--- Assigned task ---
Please give again, exactly and only, the stretch of lines from the one containing "The image size is (1280, 1892)." to the end of the entries below.

Stored data:
********
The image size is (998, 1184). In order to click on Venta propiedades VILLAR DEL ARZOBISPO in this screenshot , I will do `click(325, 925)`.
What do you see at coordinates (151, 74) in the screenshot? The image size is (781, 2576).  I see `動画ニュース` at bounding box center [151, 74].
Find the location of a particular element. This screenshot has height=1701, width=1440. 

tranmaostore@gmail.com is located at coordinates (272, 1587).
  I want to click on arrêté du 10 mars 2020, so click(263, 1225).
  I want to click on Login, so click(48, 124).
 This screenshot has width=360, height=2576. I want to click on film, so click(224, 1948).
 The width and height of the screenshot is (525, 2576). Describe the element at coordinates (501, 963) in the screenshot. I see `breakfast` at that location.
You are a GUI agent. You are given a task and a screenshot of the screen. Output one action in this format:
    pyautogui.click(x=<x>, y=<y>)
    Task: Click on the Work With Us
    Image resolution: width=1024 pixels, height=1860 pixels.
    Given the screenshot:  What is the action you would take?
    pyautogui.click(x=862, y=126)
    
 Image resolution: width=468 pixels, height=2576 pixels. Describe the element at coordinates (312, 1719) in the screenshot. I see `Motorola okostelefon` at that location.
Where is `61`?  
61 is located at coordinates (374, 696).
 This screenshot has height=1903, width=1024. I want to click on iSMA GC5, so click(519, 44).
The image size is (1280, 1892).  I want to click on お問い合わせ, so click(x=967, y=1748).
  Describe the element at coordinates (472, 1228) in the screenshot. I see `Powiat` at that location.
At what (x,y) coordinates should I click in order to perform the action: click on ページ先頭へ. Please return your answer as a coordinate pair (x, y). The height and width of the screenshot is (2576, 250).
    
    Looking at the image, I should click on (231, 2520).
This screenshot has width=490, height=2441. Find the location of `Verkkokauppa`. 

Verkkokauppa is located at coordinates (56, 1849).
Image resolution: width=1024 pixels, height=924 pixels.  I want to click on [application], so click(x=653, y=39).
********
--- Problem solution ---
The image size is (1280, 1892).  I want to click on お問い合わせ, so click(x=967, y=1748).
  Describe the element at coordinates (472, 1228) in the screenshot. I see `Powiat` at that location.
At what (x,y) coordinates should I click in order to perform the action: click on ページ先頭へ. Please return your answer as a coordinate pair (x, y). The height and width of the screenshot is (2576, 250).
    
    Looking at the image, I should click on (231, 2520).
This screenshot has width=490, height=2441. Find the location of `Verkkokauppa`. 

Verkkokauppa is located at coordinates (56, 1849).
Image resolution: width=1024 pixels, height=924 pixels.  I want to click on [application], so click(x=653, y=39).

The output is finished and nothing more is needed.